__WORK INSTRUCTION__: Since the listing below shows pictures, leave them out and write out exactly the lines from the line with "LENSNEWS21.COM" to the line with "noviembre 11, 2020", both included, and no others.

__DATA LISTING__:
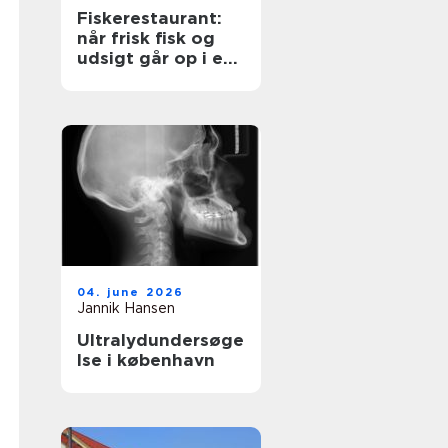
Fiskerestaurant:
når frisk fisk og
udsigt går op i en
højere enhed
04. june 2026
Jannik Hansen
Ultralydundersøge
lse i københavn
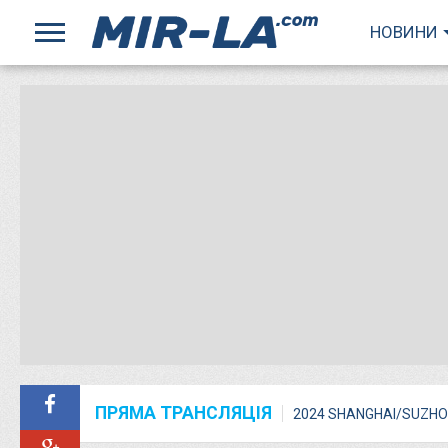
НОВИНИ
ПРЯМА ТРАНСЛЯЦІЯ
2024 SHANGHAI/SUZHO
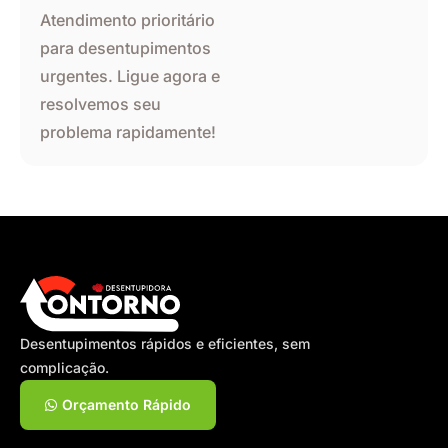
Atendimento prioritário
para desentupimentos
urgentes. Ligue agora e
resolvemos seu
problema rapidamente!
Desentupimentos rápidos e eficientes, sem
complicação.
Orçamento Rápido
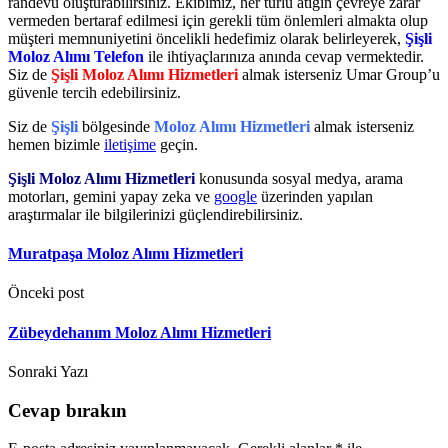
randevu oluşturabilirsiniz. Ekibimiz, her türlü atığın çevreye zarar
vermeden bertaraf edilmesi için gerekli tüm önlemleri almakta olup
müşteri memnuniyetini öncelikli hedefimiz olarak belirleyerek,
Şişli
Moloz Alımı Telefon
ile ihtiyaçlarınıza anında cevap vermektedir.
Siz de
Şişli Moloz Alımı Hizmetleri
almak isterseniz Umar Group’u
güvenle tercih edebilirsiniz.
Siz de
Şişli
bölgesinde
Moloz Alımı Hizmetleri
almak isterseniz
hemen bizimle
iletişime
geçin.
Şişli Moloz Alımı Hizmetleri
konusunda sosyal medya, arama
motorları, gemini yapay zeka ve
google
üzerinden yapılan
araştırmalar ile bilgilerinizi güçlendirebilirsiniz.
Muratpaşa Moloz Alımı Hizmetleri
Önceki post
Zübeydehanım Moloz Alımı Hizmetleri
Sonraki Yazı
Cevap bırakın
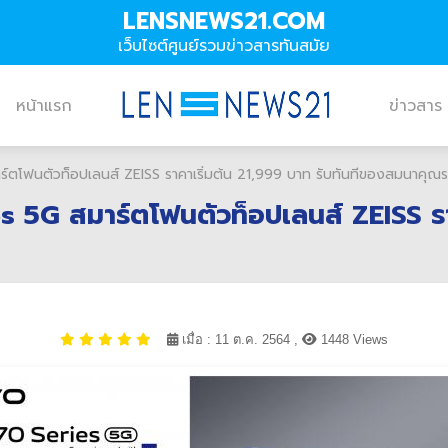
LENSNEWS21.COM
เว็บไซต์ศูนย์รวมข่าวสารทันสมัย
หน้าแรก
ข่าวสาร
าร์ตโฟนตัวท็อปเลนส์ ZEISS ราคาเริ่มต้น 21,999 บาท รับทันทีของสมนาคุณ
ies 5G สมาร์ตโฟนตัวท็อปเลนส์ ZEISS ร
เมื่อ : 11 ต.ค. 2564 ,
1448 Views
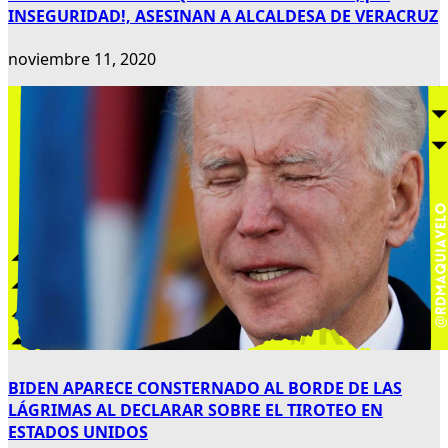
INSEGURIDAD!, ASESINAN A ALCALDESA DE VERACRUZ
noviembre 11, 2020
BIDEN APARECE CONSTERNADO AL BORDE DE LAS
LÁGRIMAS AL DECLARAR SOBRE EL TIROTEO EN
ESTADOS UNIDOS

__REPLY__:
LENSNEWS21.COM
เว็บไซต์ศูนย์รวมข่าวสารทันสมัย
หน้าแรก
ข่าวสาร
าร์ตโฟนตัวท็อปเลนส์ ZEISS ราคาเริ่มต้น 21,999 บาท รับทันทีของสมนาคุณ
ies 5G สมาร์ตโฟนตัวท็อปเลนส์ ZEISS ร
เมื่อ : 11 ต.ค. 2564 ,
1448 Views
INSEGURIDAD!, ASESINAN A ALCALDESA DE VERACRUZ
noviembre 11, 2020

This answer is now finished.